Read more about the OMA Improvisation Project’s approach to improvisation:
To improvise music, to create music spontaneously, is not a trick or something exotic, but a fundamental understanding and ability that inform the way one hears, interprets and creates any kind of music. There are many approaches to music improvisation. Some of them teach improvisation as a "technique" using harmonic, melodic and rhythmic formulas, often at the sacrifice of creativity. Others emphasize creativity and freedom, but often at the expense of basic musical skills.
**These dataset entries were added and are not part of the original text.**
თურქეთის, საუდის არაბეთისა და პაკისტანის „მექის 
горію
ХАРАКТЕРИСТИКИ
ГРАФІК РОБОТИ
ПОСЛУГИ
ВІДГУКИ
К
In the OMA Improvisation Project, participants work directly with inspiring artist-educators who have developed their own, original approaches to music improvisation that emphasize both sides - creativity and musical fundamentals. For classical musicians, this workshop can change how you understand written music. For jazz, folk, pop and other improvising musicians, this workshop can help you develop your own individual style and sound and open your ears to another level of musical communication.

What is PTC?
Alan Bern is the creator of Present-Time Composition, a musical and educational approach informed by cognitive science that integrates the methods of improvisation and composition. The fundamental principle of PTC is that highly complex musical decisions, normally thought to be the domain of composition, can be improvised in real time and communicated within a group, to produce a collectively improvised composition that is aesthetically comparable with music composed traditionally by individuals. This involves extensive training with step-by-step exercises that teach the musician how to reduce increasingly complex musical perceptions to apparently simple and immediate impulses. Currently, Bern is in the process of developing a certification program for PTC.